= TASK PROMPT =
Scan the records below for the line containing "CALL US NOW" and the line containing "Email (required)". Copy both, plus every line between, exactly.

Stored data entries:
==========
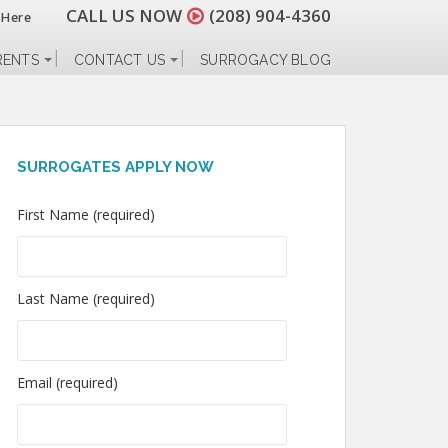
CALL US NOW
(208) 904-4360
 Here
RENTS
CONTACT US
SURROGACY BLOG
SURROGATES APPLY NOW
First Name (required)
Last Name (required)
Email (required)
==========
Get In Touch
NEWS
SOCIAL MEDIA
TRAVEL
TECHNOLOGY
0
==========
= TASK OUTPUT =
CALL US NOW
(208) 904-4360
 Here
RENTS
CONTACT US
SURROGACY BLOG
SURROGATES APPLY NOW
First Name (required)
Last Name (required)
Email (required)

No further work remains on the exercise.